Tax bodies in East Africa record shortfalls in revenue collections

By KABONA ESIARA KIGALI Rwanda (Xinhua) -- Regional tax bodies have registered shortfalls in revenue collections in the first four months of the 2016/17 financial year, with top Ugandan, Kenyan and Tanzanian revenue officials fearing huge tax gaps.

During a recent meeting for tax administrators in Kigali, the Rwanda Revenue Authority (RRA) said it had missed its tax revenue target by four per cent. It also missed its non-tax revenue target. RRA’s tax revenue target was Rwf333.4 billion ($153 million), but only Rwf323.3 billion ($148.7 million) was collected between July and October.

According to Richard Tusabe, RRA’s Commissioner-General the shortfall in revenues was as a result of fraud perpetuated using false invoices to claim VAT.
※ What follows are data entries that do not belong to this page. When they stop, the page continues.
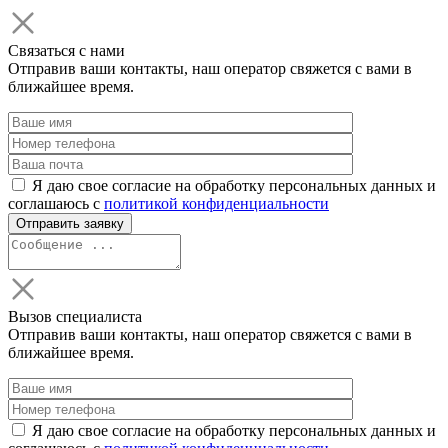
Связаться с нами
Отправив ваши контакты, наш оператор свяжется с вами в
ближайшее время.
Я даю свое согласие на обработку персональных данных и
соглашаюсь с
политикой конфиденциальности
Вызов специалиста
Отправив ваши контакты, наш оператор свяжется с вами в
ближайшее время.
Я даю свое согласие на обработку персональных данных и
For the Kenya Revenue Authority (KRA), the target was to collect Ksh435,424 million ($4.2 million), but only Ksh420,707 million ($4 million) was realised.

While taxes from petroleum raked in Kshs45,517 million ($446 million), which is above the targeted Ksh37,609 million ($368.8 million), low collections from international trade revenue, domestic revenue, fees and licences hindered KRA from meeting its target.

KRA faces a challenge of under declaration of import values at the Mombasa Port leading to loss of millions of dollars in taxes. Also some goods declared to be in transit sometimes end up in the local market.

KRA commissioner-general John Njirani is pushing for a regional initiatives to improve tax compliance.

Tanzania is also grappling with low tax revenues. Data from the Tanzania Revenue Authority (TRA) show that the tax body was expecting at least Tsh4.7 trillion ($2 billion) but only collected Tsh4.6 million ($2,080).

“We have witnessed a significant decline in import trade passing through our port. Imports for the Tanzania domestic market declined by 10 per cent. In the region imports for Democratic Republic of Congo declined by 18 per cent; in Zambia by 19 per cent; in Burundi by 21 per cent and in Uganda by nine per cent,” said Mary M Ngelela, director of planning and research at TRA.

The Uganda Revenue Authority (URA) is equally struggling to meet its revenue collection targets. The country was hoping to collect Ush3,890.29 billion ($1.07 billion) but only collected Ush3,723.67 billion ($1 billion) between July and October.

Dickson Katushumbwa Commissioner of Customs at URA attributes the falling import revenues in the region to increasing consumption of locally-manufactured goods as they have become cheaper with the depreciation of the local currencies.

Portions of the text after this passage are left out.